The context of Matt 4:5-7 follows the same principle, Jesus wouldn’t put God to the test by “throwing Himself down”, and we, too, shouldn’t put ourselves in situations just to see if God will prove His faithfulness.
This kind of testing is in opposition to trust. Certain denominations handle snakes to test Mark 16:18, which says, believers will be able to handle snakes safely, and if they drink anything poisonous, it won’t hurt them. They will be able to place their hands on the sick, and they will be healed. They say if you get bit and you don’t die, then you actually have the Holy Spirit. The Bible says Paul was protected from a venomous serpent bite in Acts 28:3-5, however in that situation a snake attacked him, Paul didn’t intentionally put himself in danger to test God. Other preachers have done things like walking on water or putting their heads into a lion’s mouth to prove that God is on their side, only to end up dying.
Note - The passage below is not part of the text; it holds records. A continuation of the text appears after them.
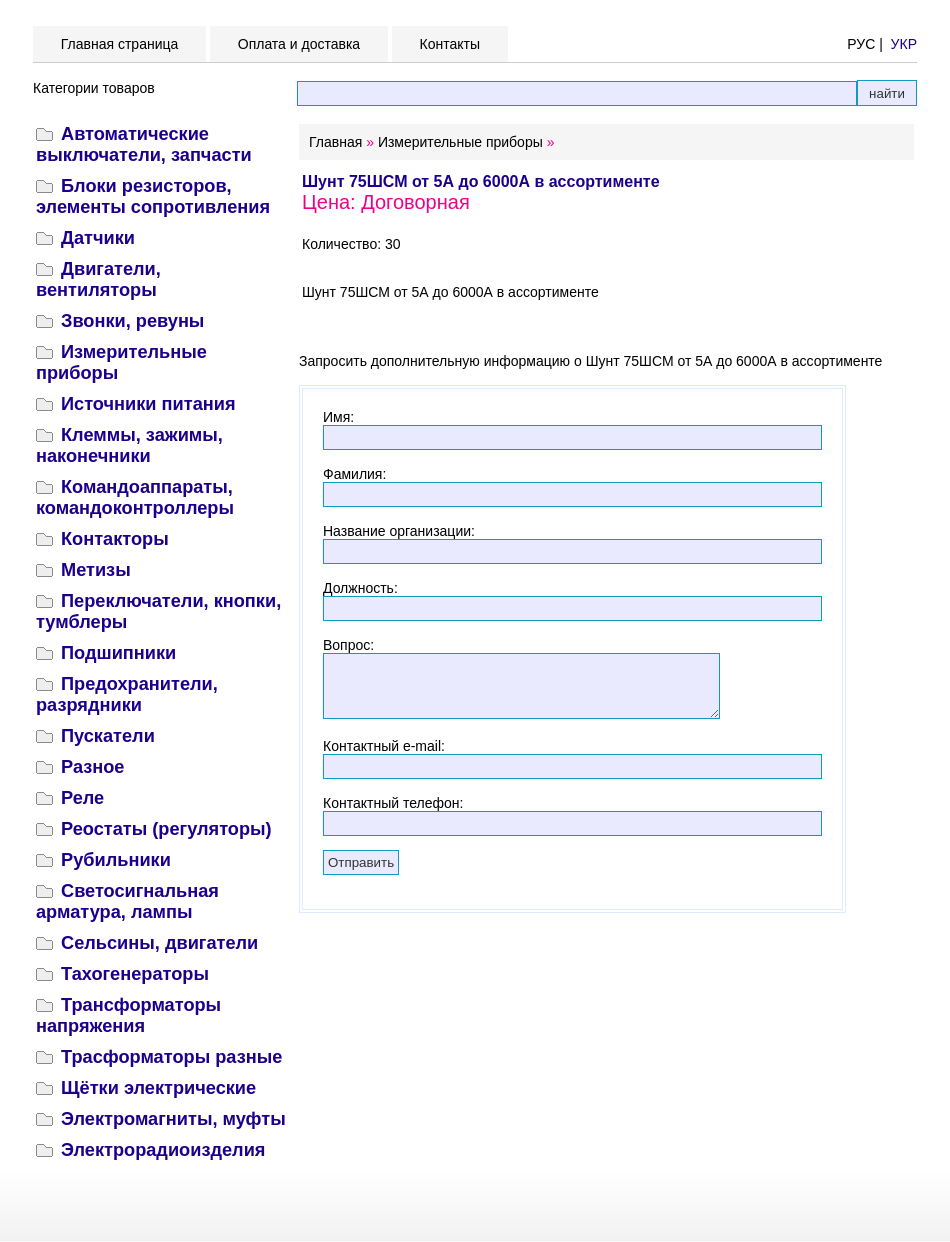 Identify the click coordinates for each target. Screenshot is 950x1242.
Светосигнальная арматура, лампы (127, 901)
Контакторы (115, 539)
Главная (335, 142)
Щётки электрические (158, 1088)
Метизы (96, 570)
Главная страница (119, 44)
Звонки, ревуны (132, 321)
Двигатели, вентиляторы (98, 279)
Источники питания (148, 404)
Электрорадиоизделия (163, 1150)
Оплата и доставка (299, 44)
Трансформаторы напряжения (128, 1015)
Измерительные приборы (460, 142)
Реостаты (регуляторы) (166, 829)
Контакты (450, 44)
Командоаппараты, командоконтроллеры (135, 497)
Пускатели (108, 736)
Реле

We use the scientific method to test things to see how they work and if they work the way we think they do. The idea here is that we shouldn’t use the scientific method to test our covenant with God. We don’t need to check and make sure that God will keep his end of the covenant, we must simply trust that he will. Daniel didn’t put his head into the lion’s mouth, and the Hebrew boys didn’t walk into a random furnace all by themselves. They were put into those situations by others who wanted them dead. They trusted that God was capable of saving them and he did. They didn’t need to do a test beforehand to make sure his power was absolute. God is not a liar therefore, he does not need to be tested to see if his word is true (Numbers 23:19).